(Records for this exercise begins)
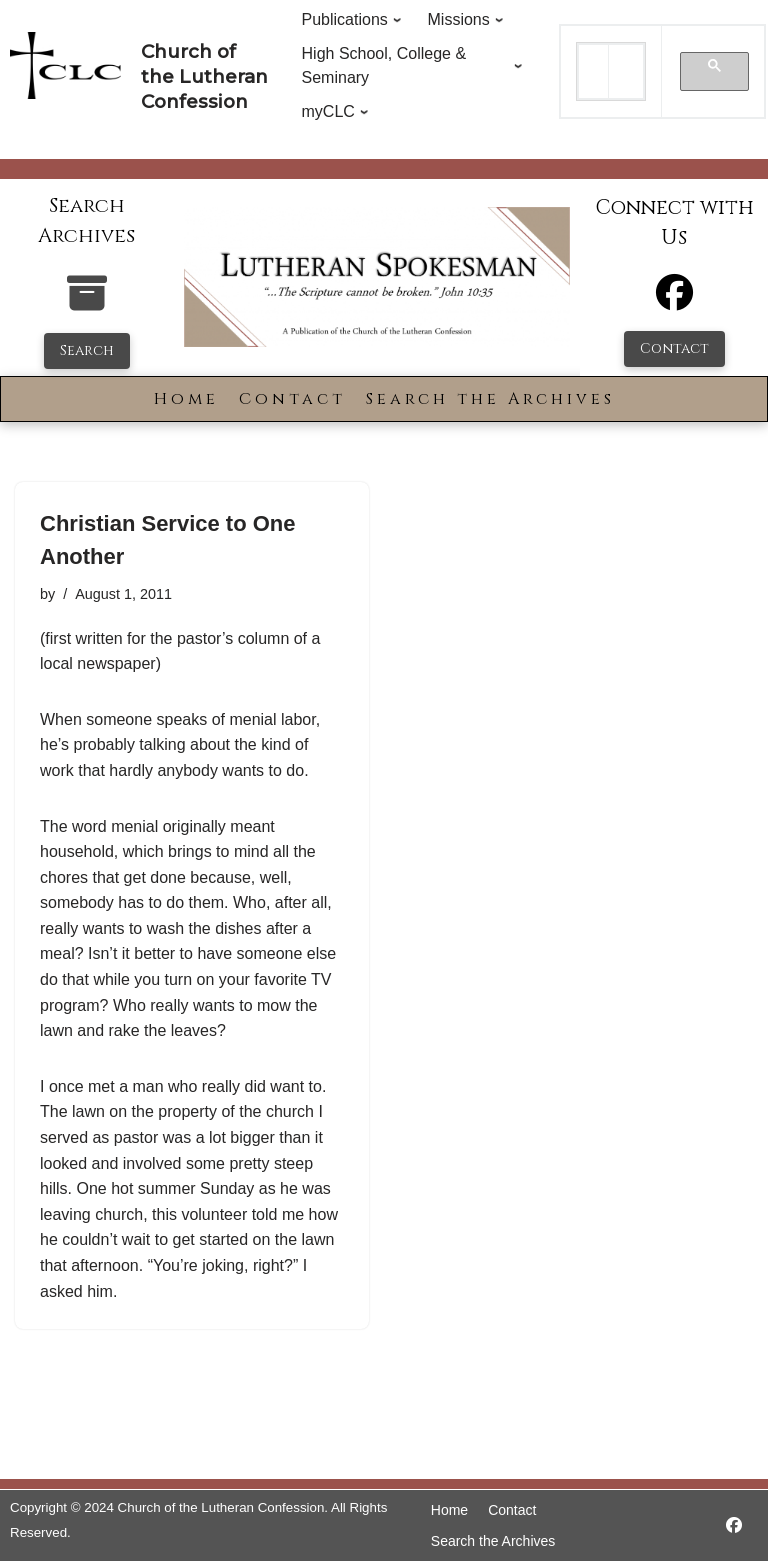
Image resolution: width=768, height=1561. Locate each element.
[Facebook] (674, 301)
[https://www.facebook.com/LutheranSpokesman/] (734, 1525)
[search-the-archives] (87, 303)
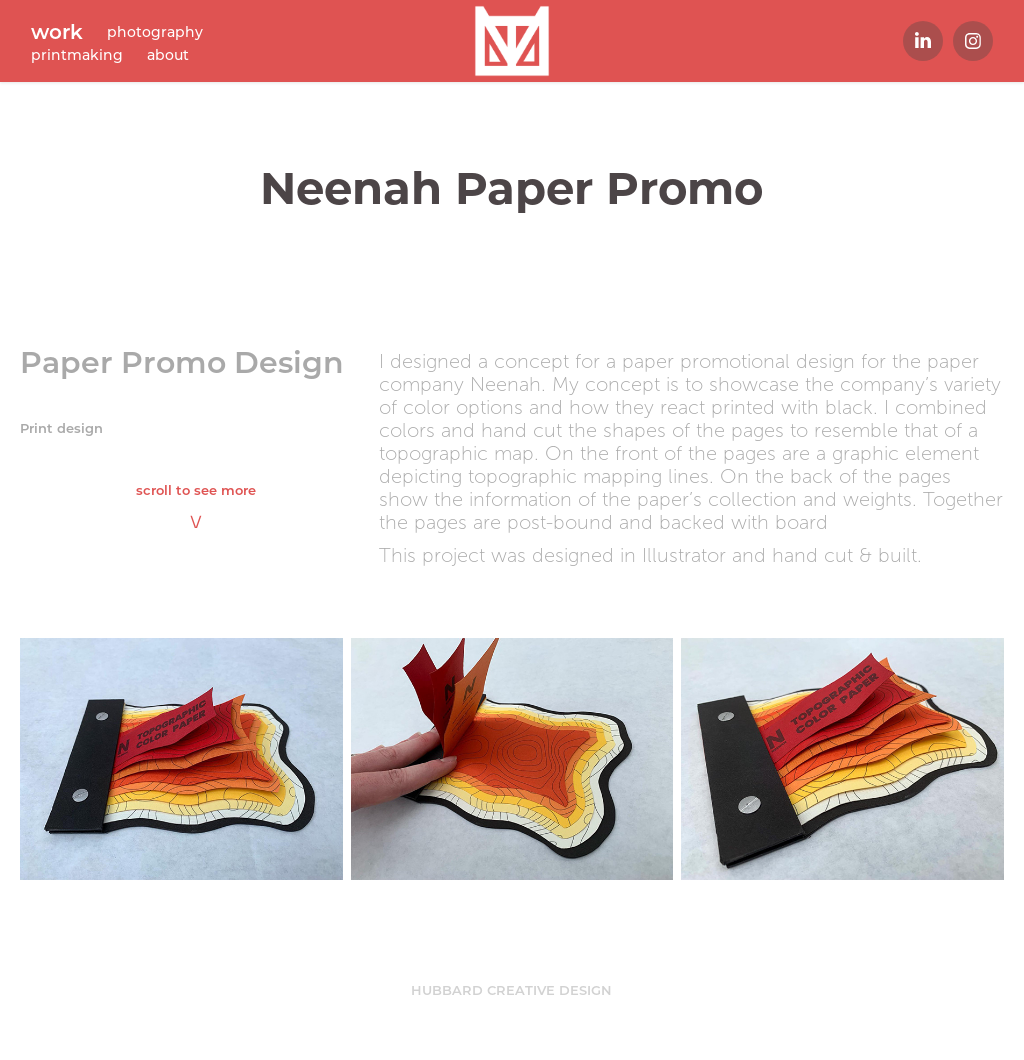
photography (155, 31)
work (57, 31)
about (168, 54)
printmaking (77, 54)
(Records for this exercise ends)
About this exercise - Leave every picture out and copy precisely the lines from the one containing "[search-the-archives] (87, 303)" through the last line of the data above, both ends included.

Task output -
[search-the-archives] (87, 303)
photography (155, 31)
work (57, 31)
about (168, 54)
printmaking (77, 54)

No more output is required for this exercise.